Am 1. Januar 2013 wurde die Fachstelle gegründet. Sie ist dem Caritas-Zentrum unterstellt und wird gemeinsam mit dem Kooperationspartner Arbeiterwohlfahrt-Kreisverband (Awo) Fürstenfeldbruck als beauftragte Stelle des Landratsamtes betrieben. Ein notwendiges wie auch erfolgreiches Projekt. Denn in 95 Prozent aller Fälle konnte die Fachstelle die Obdachlosigkeit ihrer Klienten verhindern.

Bei der Präsentation des Jahresberichts im Landratsamt sagte Grath, man habe bereits im Jahr 2012 eine Ahnung von der steigenden Zahl der Wohnungsnotfälle in der Wohnungslosenhilfe der Caritas bekommen: "Es kamen immer mehr Menschen in die Teestube, teilweise ganze Familien oder allein erziehende Mütter, die bisher ein ganz geregeltes Leben geführt hatten."
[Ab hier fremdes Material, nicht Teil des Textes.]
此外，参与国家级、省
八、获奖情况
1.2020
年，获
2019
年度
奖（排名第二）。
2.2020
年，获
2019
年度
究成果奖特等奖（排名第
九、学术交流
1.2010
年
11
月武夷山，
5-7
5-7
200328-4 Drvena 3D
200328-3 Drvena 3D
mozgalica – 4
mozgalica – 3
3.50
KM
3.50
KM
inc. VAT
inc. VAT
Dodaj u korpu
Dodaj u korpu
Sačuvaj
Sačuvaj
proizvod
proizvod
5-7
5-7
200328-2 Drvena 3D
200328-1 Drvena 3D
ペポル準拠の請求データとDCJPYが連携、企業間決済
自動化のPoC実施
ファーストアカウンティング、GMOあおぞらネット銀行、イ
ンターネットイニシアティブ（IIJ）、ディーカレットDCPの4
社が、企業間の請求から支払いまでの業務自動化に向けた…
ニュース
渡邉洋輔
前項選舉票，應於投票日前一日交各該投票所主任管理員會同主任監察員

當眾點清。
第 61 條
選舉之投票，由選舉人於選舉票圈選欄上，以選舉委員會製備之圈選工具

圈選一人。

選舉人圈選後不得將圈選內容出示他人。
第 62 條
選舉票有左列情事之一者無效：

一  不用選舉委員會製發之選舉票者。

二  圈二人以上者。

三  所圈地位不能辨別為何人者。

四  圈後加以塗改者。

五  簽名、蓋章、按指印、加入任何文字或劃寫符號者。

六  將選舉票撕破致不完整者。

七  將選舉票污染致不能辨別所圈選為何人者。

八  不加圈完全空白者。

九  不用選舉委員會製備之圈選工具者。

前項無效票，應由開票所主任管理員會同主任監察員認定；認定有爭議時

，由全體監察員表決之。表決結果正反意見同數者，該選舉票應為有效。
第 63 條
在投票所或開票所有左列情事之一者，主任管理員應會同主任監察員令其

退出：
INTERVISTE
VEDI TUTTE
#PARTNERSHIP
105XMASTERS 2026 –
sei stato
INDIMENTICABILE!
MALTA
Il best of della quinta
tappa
Denn die Gründe, warum Menschen plötzlich mit der Angst vor Wohnungsverlust konfrontiert werden, sind vielfältig. Da sei nicht nur der Jobverlust, sondern auch eine Trennung vom Partner, der aus der gemeinsamen Wohnung auszieht oder der Tod des Gatten, der eine Witwe zurücklässt, deren Rente für die Miete nicht mehr ausreicht.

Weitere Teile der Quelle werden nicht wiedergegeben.